▶ **The problem**
Somewhere below are a line with "なったわけですが、1700年間火山灰の下に眠っていたポン" and a later line with "ず複数の空洞ばかりが発見されます。". Output exactly those lines and all lines between them.

▶ **Data under study**
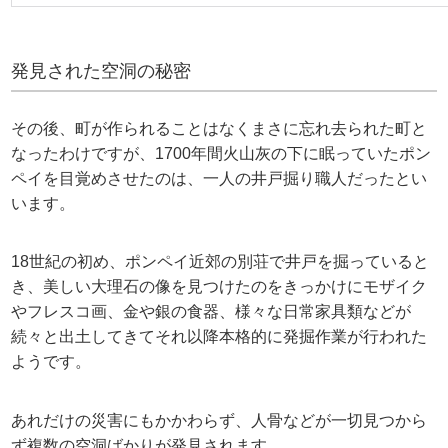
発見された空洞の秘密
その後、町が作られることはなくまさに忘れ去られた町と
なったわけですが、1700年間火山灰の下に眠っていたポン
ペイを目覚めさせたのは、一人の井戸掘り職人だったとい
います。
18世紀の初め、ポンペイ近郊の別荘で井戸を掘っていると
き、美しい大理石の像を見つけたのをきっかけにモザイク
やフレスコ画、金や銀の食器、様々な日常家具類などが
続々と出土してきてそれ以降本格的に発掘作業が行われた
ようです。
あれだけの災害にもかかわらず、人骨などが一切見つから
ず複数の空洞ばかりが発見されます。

---

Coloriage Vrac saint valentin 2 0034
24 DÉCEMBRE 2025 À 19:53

...

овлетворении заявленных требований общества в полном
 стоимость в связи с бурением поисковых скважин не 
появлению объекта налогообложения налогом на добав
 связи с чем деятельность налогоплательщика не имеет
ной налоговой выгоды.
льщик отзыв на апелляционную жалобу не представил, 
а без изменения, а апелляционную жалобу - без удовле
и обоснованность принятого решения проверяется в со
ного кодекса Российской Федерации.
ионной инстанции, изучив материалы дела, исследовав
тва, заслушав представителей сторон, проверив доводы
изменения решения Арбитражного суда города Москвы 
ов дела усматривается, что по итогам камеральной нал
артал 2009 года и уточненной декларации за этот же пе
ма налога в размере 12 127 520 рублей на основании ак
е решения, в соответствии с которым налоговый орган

▶ **Response below**
なったわけですが、1700年間火山灰の下に眠っていたポン
ペイを目覚めさせたのは、一人の井戸掘り職人だったとい
います。
18世紀の初め、ポンペイ近郊の別荘で井戸を掘っていると
き、美しい大理石の像を見つけたのをきっかけにモザイク
やフレスコ画、金や銀の食器、様々な日常家具類などが
続々と出土してきてそれ以降本格的に発掘作業が行われた
ようです。
あれだけの災害にもかかわらず、人骨などが一切見つから
ず複数の空洞ばかりが発見されます。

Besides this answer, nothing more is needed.